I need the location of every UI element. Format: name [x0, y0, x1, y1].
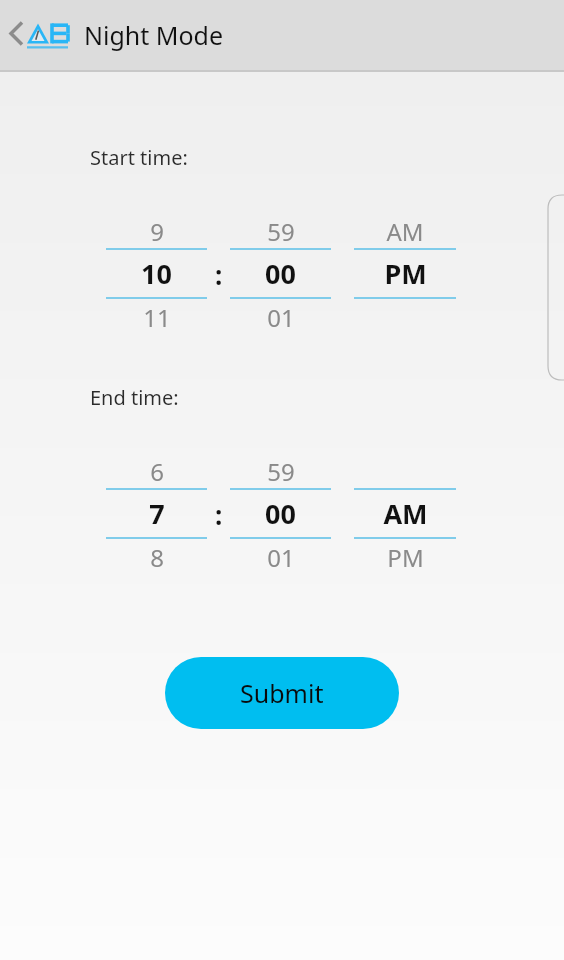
staticText: 01 [267, 301, 295, 334]
button[interactable]: Back [6, 9, 78, 61]
staticText: AM [383, 495, 428, 532]
staticText: Submit [240, 676, 324, 710]
staticText: Night Mode [84, 18, 224, 52]
staticText: 59 [267, 215, 295, 245]
button[interactable]: 59 [230, 215, 331, 335]
button[interactable]: Submit [165, 657, 399, 729]
staticText: : [215, 257, 223, 292]
button[interactable]: AM [354, 215, 456, 335]
staticText: 11 [143, 301, 171, 334]
button[interactable]: 59 [230, 455, 331, 575]
staticText: 7 [149, 495, 165, 532]
staticText: PM [387, 541, 424, 574]
button[interactable]: 6 [106, 455, 207, 575]
staticText: Start time: [90, 144, 188, 171]
staticText: 00 [265, 495, 296, 532]
staticText: AM [386, 215, 424, 245]
staticText: 6 [150, 455, 164, 485]
staticText: 01 [267, 541, 295, 574]
staticText: 10 [141, 255, 172, 292]
staticText: 59 [267, 455, 295, 485]
staticText: End time: [90, 384, 179, 411]
button[interactable]: 9 [106, 215, 207, 335]
staticText: PM [384, 255, 427, 292]
staticText: 8 [150, 541, 164, 574]
staticText: : [215, 497, 223, 532]
staticText: 9 [150, 215, 164, 245]
staticText: 00 [265, 255, 296, 292]
button[interactable]: AM [354, 455, 456, 575]
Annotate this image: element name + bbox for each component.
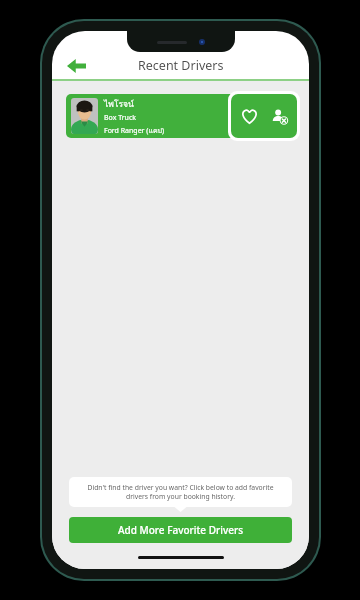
button[interactable]: Remove driver bbox=[266, 103, 292, 129]
staticText: Didn't find the driver you want? Click b… bbox=[77, 483, 284, 501]
button[interactable]: Back bbox=[61, 54, 91, 78]
staticText: Add More Favorite Drivers bbox=[118, 523, 244, 537]
staticText: Ford Ranger (แคป) bbox=[104, 125, 165, 136]
staticText: Recent Drivers bbox=[138, 57, 224, 74]
staticText: Box Truck bbox=[104, 113, 137, 123]
button[interactable]: Favorite bbox=[236, 103, 262, 129]
button[interactable]: ไพโรจน์ bbox=[66, 94, 260, 138]
staticText: ไพโรจน์ bbox=[104, 97, 134, 111]
button[interactable]: Add More Favorite Drivers bbox=[69, 517, 292, 543]
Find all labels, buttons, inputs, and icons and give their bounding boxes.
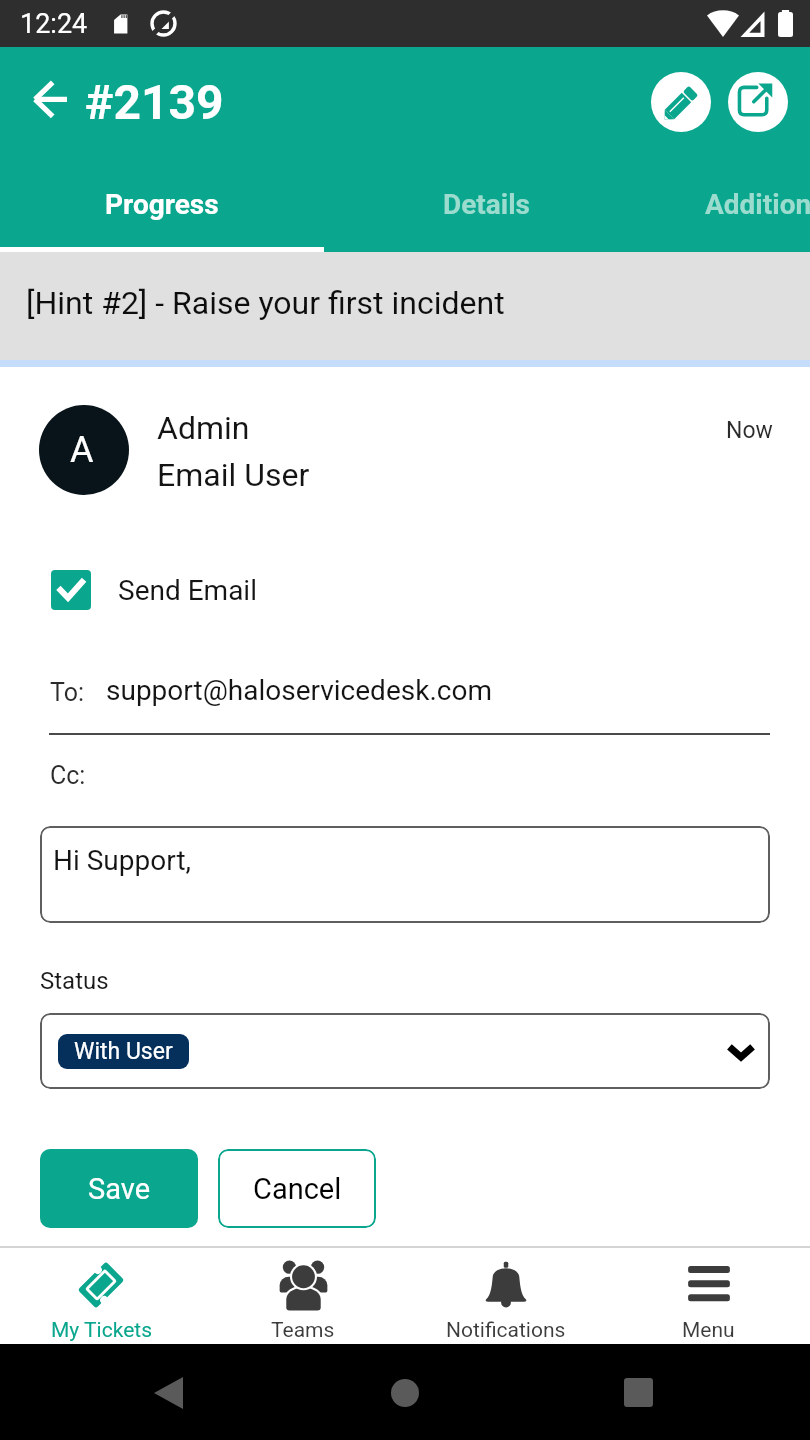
staticText: Additional (705, 188, 810, 221)
staticText: 12:24 (20, 8, 88, 40)
button[interactable]: [Hint #2] - Raise your first incident (0, 252, 810, 360)
staticText: Menu (682, 1318, 735, 1343)
staticText: Hi Support, (53, 844, 192, 877)
staticText: Details (443, 188, 530, 221)
staticText: My Tickets (51, 1318, 152, 1343)
staticText: Teams (271, 1318, 335, 1343)
button[interactable]: Hi Support, (40, 826, 770, 923)
button[interactable]: Home (391, 1379, 419, 1407)
button[interactable]: Recent apps (624, 1378, 653, 1407)
staticText: With User (74, 1038, 173, 1065)
button[interactable]: With User (40, 1013, 770, 1089)
button[interactable]: Menu (607, 1248, 810, 1344)
staticText: Cc: (50, 761, 86, 790)
button[interactable]: Details (324, 157, 648, 252)
button[interactable]: Back (26, 78, 74, 126)
staticText: Save (88, 1172, 151, 1206)
button[interactable]: My Tickets (0, 1248, 202, 1344)
staticText: Notifications (446, 1318, 566, 1343)
button[interactable]: Open in new window (728, 72, 788, 132)
staticText: Now (726, 417, 773, 444)
staticText: #2139 (85, 74, 224, 130)
button[interactable]: Cancel (218, 1149, 376, 1228)
staticText: Cancel (253, 1172, 342, 1206)
staticText: To: (50, 678, 85, 707)
staticText: A (70, 429, 94, 471)
button[interactable]: Notifications (404, 1248, 607, 1344)
staticText: [Hint #2] - Raise your first incident (26, 284, 505, 322)
staticText: Status (40, 967, 109, 995)
button[interactable]: Send Email (51, 570, 257, 610)
staticText: Email User (157, 456, 310, 494)
button[interactable]: Teams (202, 1248, 404, 1344)
button[interactable]: Edit (651, 72, 711, 132)
button[interactable]: Additional (607, 157, 810, 252)
staticText: Progress (105, 188, 219, 221)
staticText: Send Email (118, 574, 257, 607)
staticText: support@haloservicedesk.com (106, 674, 492, 707)
staticText: Admin (157, 409, 250, 447)
button[interactable]: Progress (0, 157, 324, 252)
button[interactable]: Back (154, 1377, 183, 1409)
button[interactable]: Save (40, 1149, 198, 1228)
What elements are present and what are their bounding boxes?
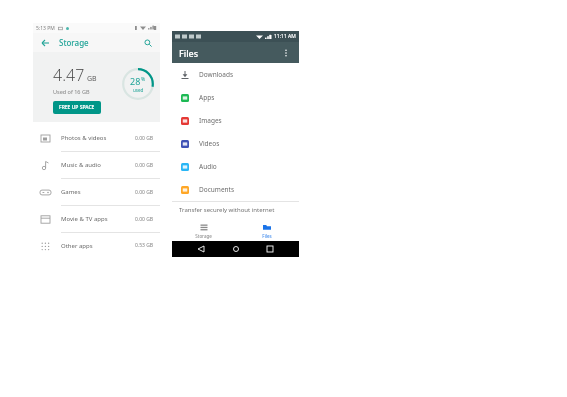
staticText: Music & audio: [61, 161, 101, 169]
staticText: Apps: [199, 93, 215, 102]
button[interactable]: Videos: [172, 132, 299, 155]
button[interactable]: Music & audio: [33, 152, 160, 179]
staticText: 4.47: [53, 64, 85, 86]
staticText: used: [133, 87, 144, 93]
staticText: 0.00 GB: [135, 135, 154, 142]
button[interactable]: Photos & videos: [33, 125, 160, 152]
staticText: Used of 16 GB: [53, 88, 90, 95]
staticText: %: [141, 76, 146, 83]
staticText: Downloads: [199, 70, 234, 79]
staticText: Videos: [199, 139, 220, 148]
staticText: Photos & videos: [61, 134, 107, 142]
staticText: 0.00 GB: [135, 162, 154, 169]
staticText: Storage: [59, 37, 89, 48]
staticText: Files: [179, 47, 199, 59]
button[interactable]: Search: [142, 37, 154, 49]
staticText: Transfer securely without internet: [179, 206, 275, 214]
staticText: Documents: [199, 185, 235, 194]
button[interactable]: Other apps: [33, 233, 160, 258]
button[interactable]: FREE UP SPACE: [53, 101, 101, 114]
button[interactable]: Storage: [172, 221, 235, 241]
button[interactable]: Documents: [172, 178, 299, 201]
staticText: Movie & TV apps: [61, 215, 108, 223]
button[interactable]: Audio: [172, 155, 299, 178]
button[interactable]: Back: [195, 243, 207, 255]
staticText: Audio: [199, 162, 217, 171]
staticText: 11:11 AM: [274, 33, 296, 40]
button[interactable]: More options: [280, 47, 292, 59]
staticText: Other apps: [61, 242, 93, 250]
button[interactable]: Games: [33, 179, 160, 206]
button[interactable]: Recents: [264, 243, 276, 255]
staticText: 28: [130, 75, 141, 87]
staticText: 0.00 GB: [135, 216, 154, 223]
staticText: 0.00 GB: [135, 189, 154, 196]
button[interactable]: Apps: [172, 86, 299, 109]
button[interactable]: Movie & TV apps: [33, 206, 160, 233]
button[interactable]: Images: [172, 109, 299, 132]
button[interactable]: Home: [230, 243, 242, 255]
staticText: Images: [199, 116, 222, 125]
staticText: 0.53 GB: [135, 242, 154, 249]
staticText: FREE UP SPACE: [59, 104, 95, 111]
staticText: Files: [262, 233, 272, 239]
staticText: Games: [61, 188, 81, 196]
button[interactable]: Downloads: [172, 63, 299, 86]
staticText: 5:13 PM: [36, 25, 55, 32]
button[interactable]: Files: [235, 221, 299, 241]
staticText: Storage: [195, 233, 212, 239]
staticText: GB: [87, 74, 97, 84]
button[interactable]: Back: [39, 37, 51, 49]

ABOUT THIS TASK: Wherever a line above contains the string "Storage", count it; then give the total alone.

YOUR RESPONSE: 3